Depending on your location and school district rulings, those questions are up for debate. And that can cause stress. Plus, many young people have not been as social as they were before the pandemic and may be dealing with greater-than-usual amounts of social anxiety.
Students will eventually settle into their new normal; however, there are 10 specific actions parents can take to support their tweens and teens through the transition, according to Ambre Associates:
- Allow for feelings. Teens are going to have a lot of feelings—and it’s important to let them have these feelings.
- Listen. One of the most helpful things you can do for your adolescent is to listen to their stories, hear their concerns and empathize with their feelings—without judgment.
- Preserve routines. As much as possible, try to keep the same morning, after-school, evening and bedtime routines in place.
- Ensure self-care for both you and your teen. Nutritious meals, quality sleep, exercise and stress management allow you to stay strong, especially during trying times.
- Maintain boundaries. It’s tempting to loosen the discipline when your child is going through a hard time, but rules and boundaries build trust. Be consistent in your parenting.
- Offer choices. Teens often feel a lack of control, and even more so during times of transition. Where possible, allow them to voice their opinions, form their own likes and dislikes and make choices.
- Stay realistically positive. Remind your teen of past accomplishments—like how resilient and strong they’ve been through all the changes they were faced with over the past two school years.
- Separate your anxiety from theirs. Recognize that you may have unresolved “stuff” from your adolescence that gets triggered by your teen’s experiences. Stay in your own lane, using caution not to blur your journey with theirs.
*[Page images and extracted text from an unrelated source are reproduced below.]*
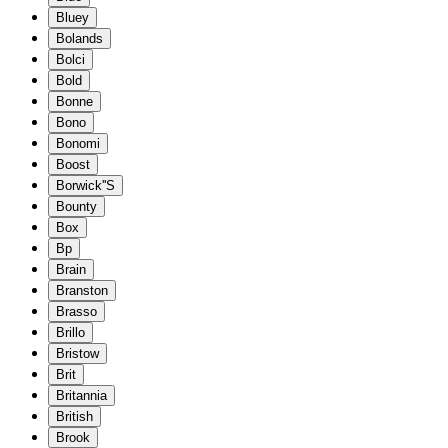
Bluey
Bolands
Bolci
Bold
Bonne
Bono
Bonomi
Boost
Borwick''S
Bounty
Box
Bp
Brain
Branston
Brasso
Brillo
Bristow
Brit
Britannia
British
Brook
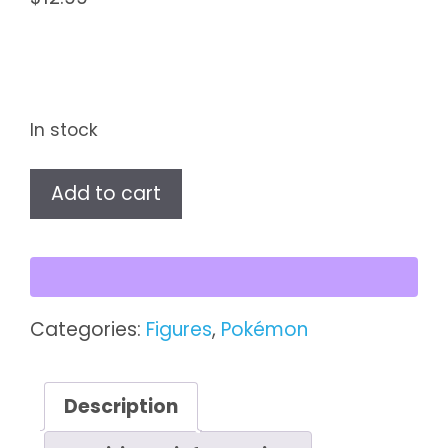
In stock
Pokémon
Add to cart
Battle
Figure
Pack
–
Eevee
Categories:
Figures
,
Pokémon
(Top
Hat)
&
Description
Skorupi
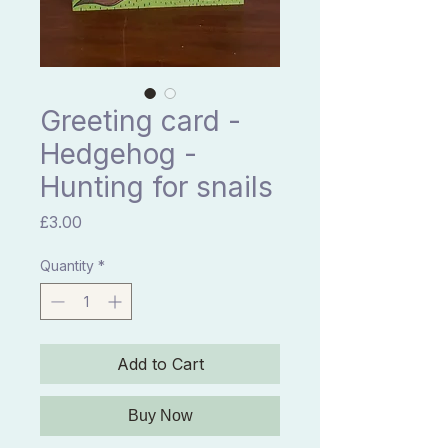
Greeting card -
Hedgehog -
Hunting for snails
Price
£3.00
Quantity
*
Add to Cart
Buy Now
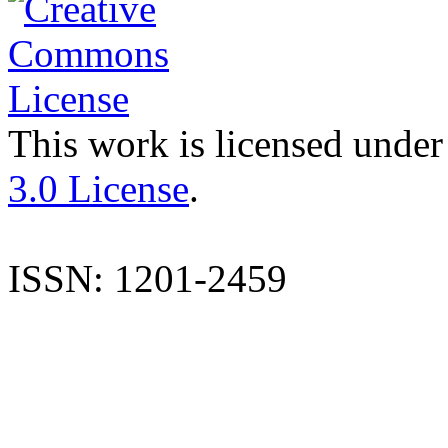
This work is licensed under
3.0 License
.
ISSN: 1201-2459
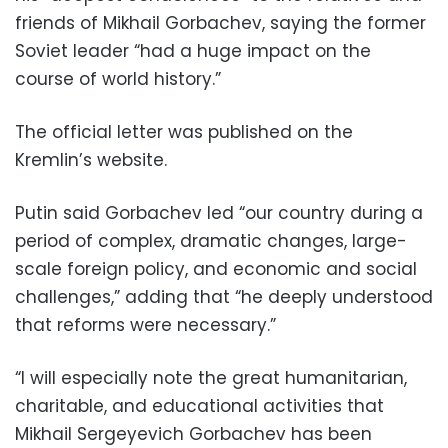
friends of Mikhail Gorbachev, saying the former
Soviet leader “had a huge impact on the
course of world history.”
The official letter was published on the
Kremlin’s website.
Putin said Gorbachev led “our country during a
period of complex, dramatic changes, large-
scale foreign policy, and economic and social
challenges,” adding that “he deeply understood
that reforms were necessary.”
“I will especially note the great humanitarian,
charitable, and educational activities that
Mikhail Sergeyevich Gorbachev has been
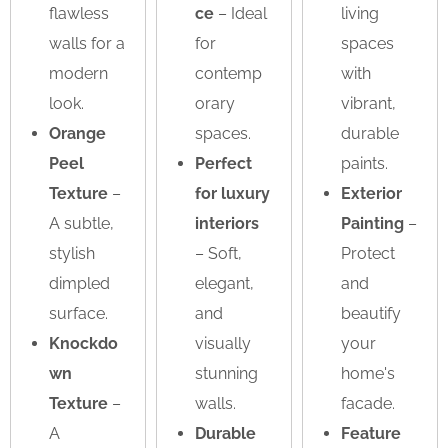
flawless
ce
– Ideal
living
walls for a
for
spaces
modern
contemp
with
look.
orary
vibrant,
Orange
spaces.
durable
Peel
Perfect
paints.
Texture
–
for luxury
Exterior
A subtle,
interiors
Painting
–
stylish
– Soft,
Protect
dimpled
elegant,
and
surface.
and
beautify
Knockdo
visually
your
wn
stunning
home's
Texture
–
walls.
facade.
A
Durable
Feature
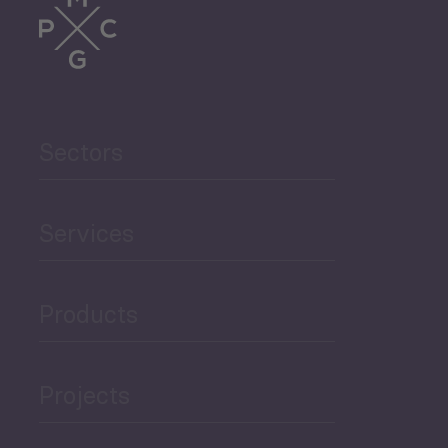
Sectors
Services
Products
Projects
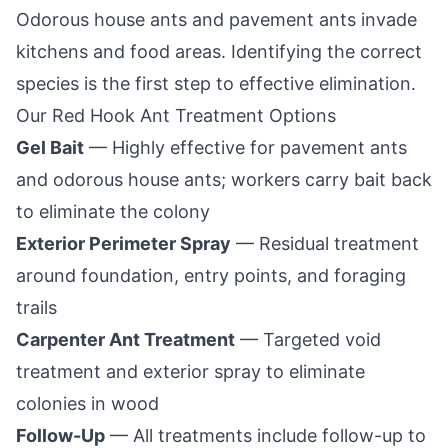
Odorous house ants and pavement ants invade
kitchens and food areas. Identifying the correct
species is the first step to effective elimination.
Our
Red Hook
Ant Treatment Options
Gel Bait
— Highly effective for pavement ants
and odorous house ants; workers carry bait back
to eliminate the colony
Exterior Perimeter Spray
— Residual treatment
around foundation, entry points, and foraging
trails
Carpenter Ant Treatment
— Targeted void
treatment and exterior spray to eliminate
colonies in wood
Follow-Up
— All treatments include follow-up to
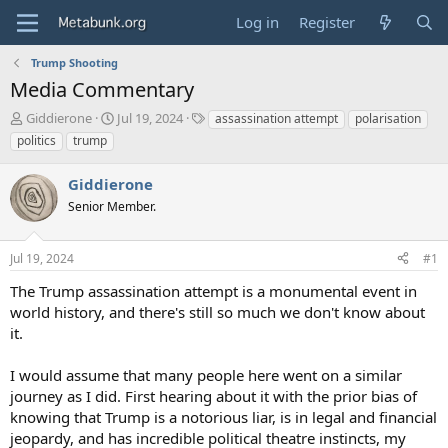
Log in
Register
Trump Shooting
Media Commentary
T
S
T
Giddierone
Jul 19, 2024
assassination attempt
polarisation
h
t
a
politics
trump
r
a
g
e
r
s
Giddierone
a
t
d
Senior Member.
d
s
a
t
t
Jul 19, 2024
#1
a
e
r
The Trump assassination attempt is a monumental event in
t
world history, and there's still so much we don't know about
e
it.
r
I would assume that many people here went on a similar
journey as I did. First hearing about it with the prior bias of
knowing that Trump is a notorious liar, is in legal and financial
jeopardy, and has incredible political theatre instincts, my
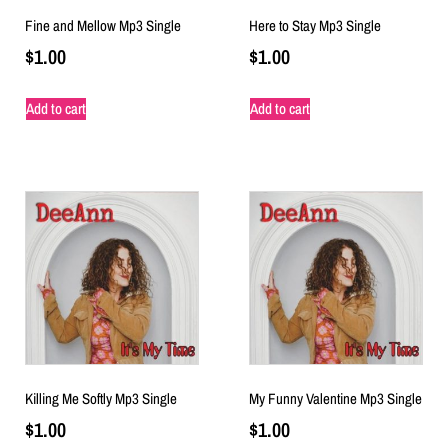
Fine and Mellow Mp3 Single
Here to Stay Mp3 Single
$
1.00
$
1.00
Add to cart
Add to cart
Killing Me Softly Mp3 Single
My Funny Valentine Mp3 Single
$
1.00
$
1.00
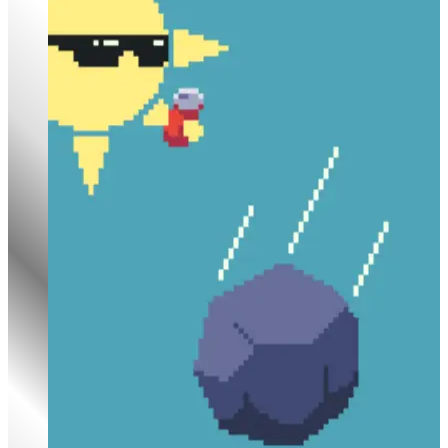
Rock Falls, Everyone Dies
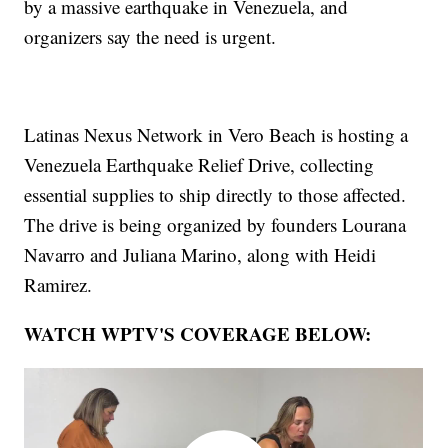
by a massive earthquake in Venezuela, and
organizers say the need is urgent.
Latinas Nexus Network in Vero Beach is hosting a
Venezuela Earthquake Relief Drive, collecting
essential supplies to ship directly to those affected.
The drive is being organized by founders Lourana
Navarro and Juliana Marino, along with Heidi
Ramirez.
WATCH WPTV'S COVERAGE BELOW:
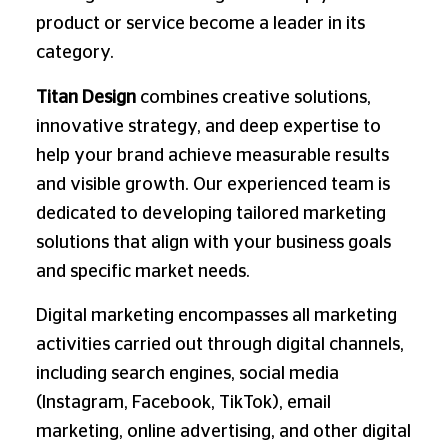
product or service become a leader in its
category.
Titan Design
combines creative solutions,
innovative strategy, and deep expertise to
help your brand achieve measurable results
and visible growth. Our experienced team is
dedicated to developing tailored marketing
solutions that align with your business goals
and specific market needs.
Digital marketing encompasses all marketing
activities carried out through digital channels,
including search engines, social media
(Instagram, Facebook, TikTok), email
marketing, online advertising, and other digital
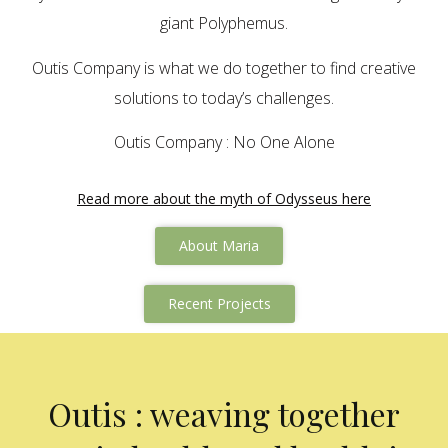
giant Polyphemus.
Outis Company is what we do together to find creative
solutions to today’s challenges.
Outis Company : No One Alone
Read more about the myth of Odysseus here
About Maria
Recent Projects
Outis : weaving together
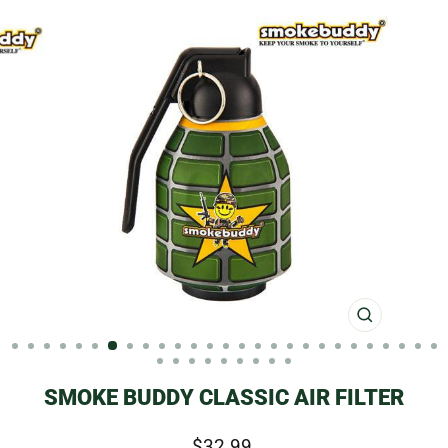
CLOSE
(ESC)
SMOKE BUDDY CLASSIC AIR FILTER
Regular
$32.99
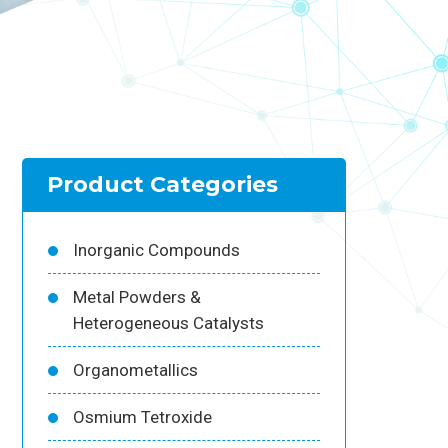
Product Categories
Inorganic Compounds
Metal Powders &
Heterogeneous Catalysts
Organometallics
Osmium Tetroxide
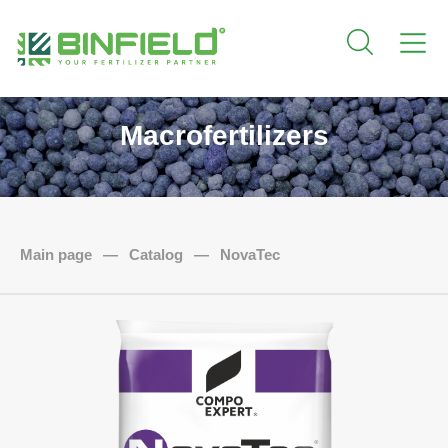
Macrofertilizers
Main page
—
Catalog
—
NovaTec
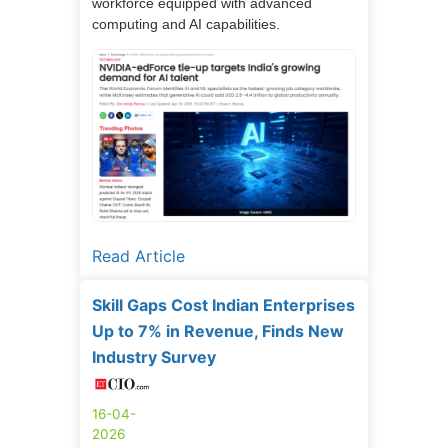
workforce equipped with advanced
computing and AI capabilities.
Read Article
Skill Gaps Cost Indian Enterprises
Up to 7% in Revenue, Finds New
Industry Survey
16-04-
2026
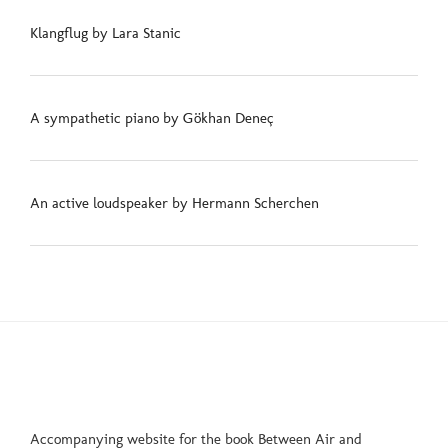
Klangflug by Lara Stanic
A sympathetic piano by Gökhan Deneç
An active loudspeaker by Hermann Scherchen
Accompanying website for the book Between Air and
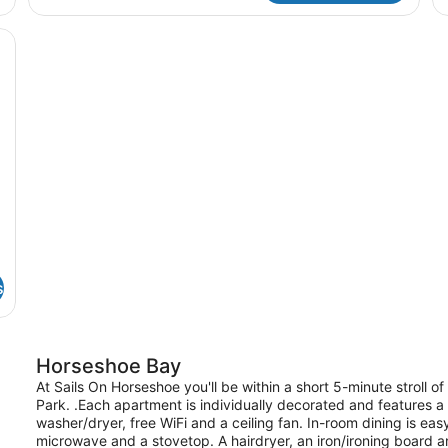
Poolside
13
Se
ue sofa, a small table, and a black rug. There is a kitchen in the backgr
s
Horseshoe Bay
At Sails On Horseshoe you'll be within a short 5-minute stroll
Park. .Each apartment is individually decorated and features a 
washer/dryer, free WiFi and a ceiling fan. In-room dining is ea
microwave and a stovetop. A hairdryer, an iron/ironing board a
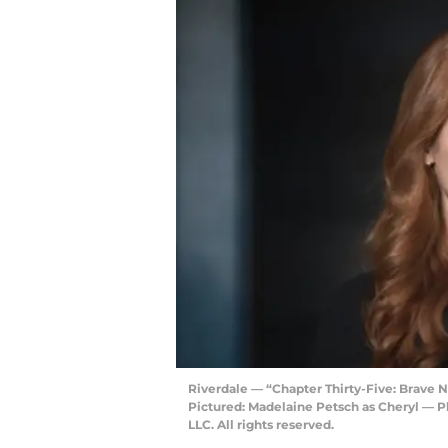
Riverdale — “Chapter Thirty-Five: Brav
Pictured: Madelaine Petsch as Cheryl —
LLC. All rights reserved.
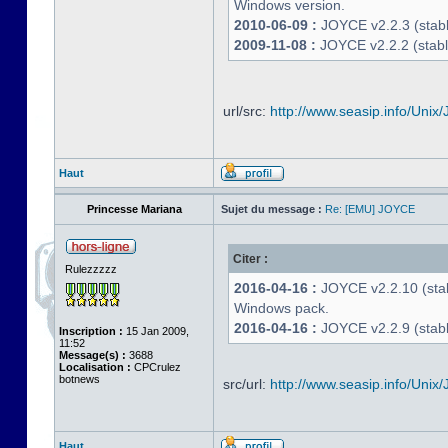
Windows version.
2010-06-09 :
JOYCE v2.2.3 (stable
2009-11-08 :
JOYCE v2.2.2 (stabl
url/src:
http://www.seasip.info/Unix/
Haut
Princesse Mariana
Sujet du message :
Re: [EMU] JOYCE
Citer :
Rulezzzzz
2016-04-16 :
JOYCE v2.2.10 (stab
Windows pack.
2016-04-16 :
JOYCE v2.2.9 (stable
Inscription :
15 Jan 2009,
11:52
Message(s) :
3688
Localisation :
CPCrulez
botnews
src/url:
http://www.seasip.info/Unix/
Haut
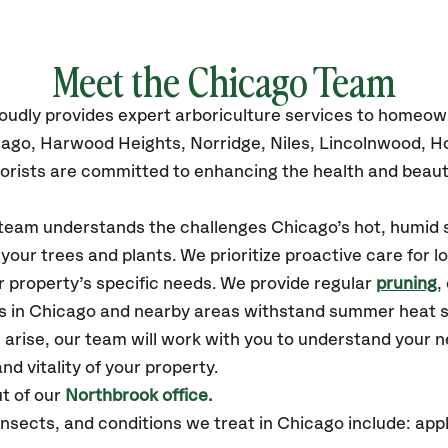
Meet the Chicago Team
oudly
provides
expert arboriculture services to homeow
icago, Harwood Heights, Norridge, Niles, Lincolnwood,
orists are committed to enhancing the health and beaut
r team understands the challenges Chicago’s hot, humid 
our trees and plants. We prioritize proactive care for 
 property’s specific needs. We provide regular
pruning
,
es in Chicago and nearby areas withstand summer heat s
 arise, our team will work with you to understand your
nd vitality of your property.
t of our
Northbrook office.
sects, and conditions we treat in Chicago include: appl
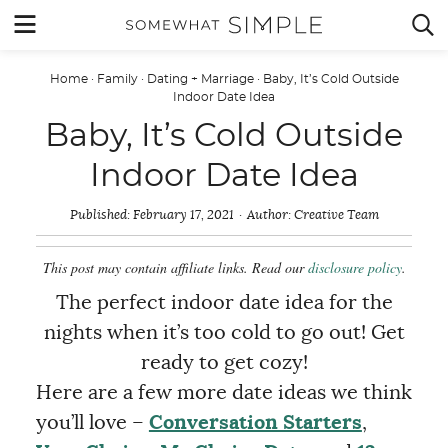
Skip
MENU


to
content
Home
·
Family
·
Dating + Marriage
·
Baby, It’s Cold Outside
Indoor Date Idea
Baby, It’s Cold Outside
Indoor Date Idea
Published:
February 17, 2021
Author:
Creative Team
This post may contain affiliate links. Read our
disclosure policy
.
The perfect indoor date idea for the
nights when it’s too cold to go out! Get
ready to get cozy!
Here are a few more date ideas we think
you’ll love –
Conversation Starters
,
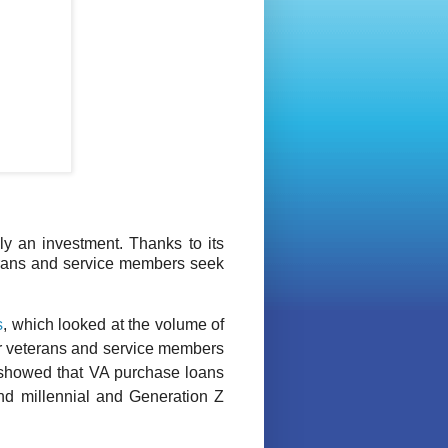
ly an investment. Thanks to its
eterans and service members seek
s
, which looked at the volume of
er veterans and service members
y showed that VA purchase loans
and millennial and Generation Z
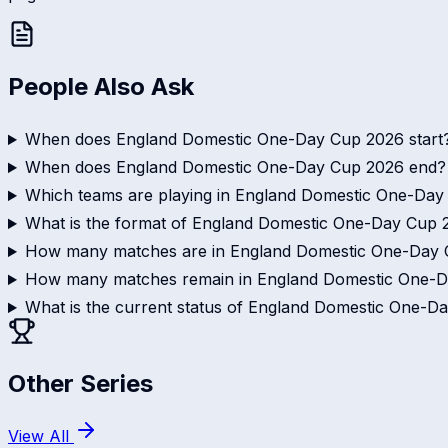
People Also Ask
When does England Domestic One-Day Cup 2026 start
When does England Domestic One-Day Cup 2026 end?
Which teams are playing in England Domestic One-Da
What is the format of England Domestic One-Day Cup 
How many matches are in England Domestic One-Day
How many matches remain in England Domestic One-
What is the current status of England Domestic One-D
Other Series
View All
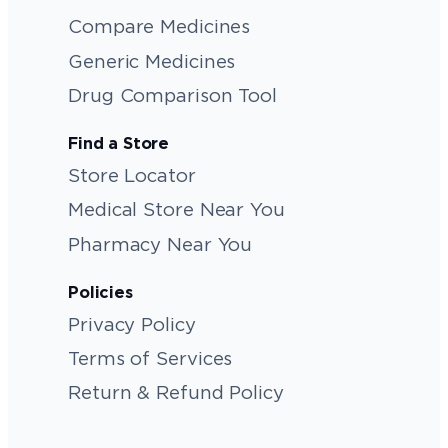
Compare Medicines
Generic Medicines
Drug Comparison Tool
Find a Store
Store Locator
Medical Store Near You
Pharmacy Near You
Policies
Privacy Policy
Terms of Services
Return & Refund Policy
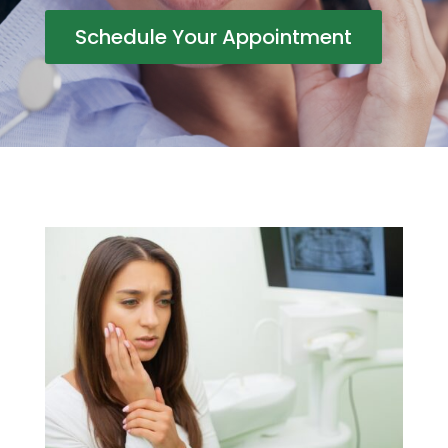
Schedule Your Appointment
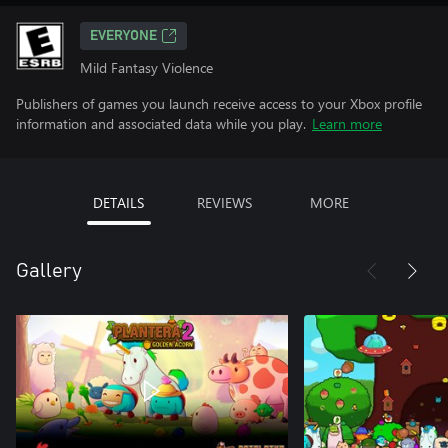
EVERYONE
Mild Fantasy Violence
Publishers of games you launch receive access to your Xbox profile
information and associated data while you play.
Learn more
DETAILS
REVIEWS
MORE
Gallery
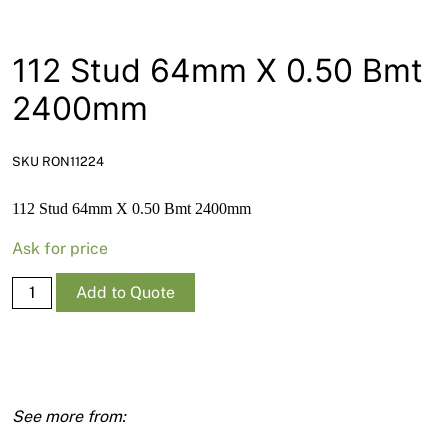
News
Open a Trade Account
112 Stud 64mm X 0.50 Bmt
2400mm
Network Building Group
SKU RON11224
112 Stud 64mm X 0.50 Bmt 2400mm
Ask for price
112
Add to Quote
Stud
64mm
X
0.50
Bmt
2400mm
- Don’t project your worries. Your concerns about any given transition may not be theirs. Even if you’re worried about what school is going to look like for your child this year, your teen might not be the least bit concerned—until you plant seeds of doubt by asking anxiety-provoking questions.
- Ask for help. If you feel like things are getting out of control, or you see that your teen is so anxious that they’re not sleeping or if you’re worried about drug and alcohol use, reach out to a professional, who can help guide your teen—and you—through a challenging transition.
Tips for School Personnel
Anxiety thrives on uncertainty. School administrators and teachers can help students’ and parents’ transition back to school with these steps:
- Provide clear information to families as early as possible (changes, expectations, plans).
- Model good coping behaviors for students—be calm, honest, and caring.
- Praise and reward students for being courageous.
- Be open, honest and encouraging to students (but not overly reassuring).
- Validate, support and listen to students.
- Do not hesitate to seek assistance if a student is struggling.
- Ambre Associates, Denise K. Ambre, LCSW, Teens and Transitions: How to Help Your Adolescent Navigate Change.
- Anxiety Canada—7 Tips for Educators Returning to School During COVID-19.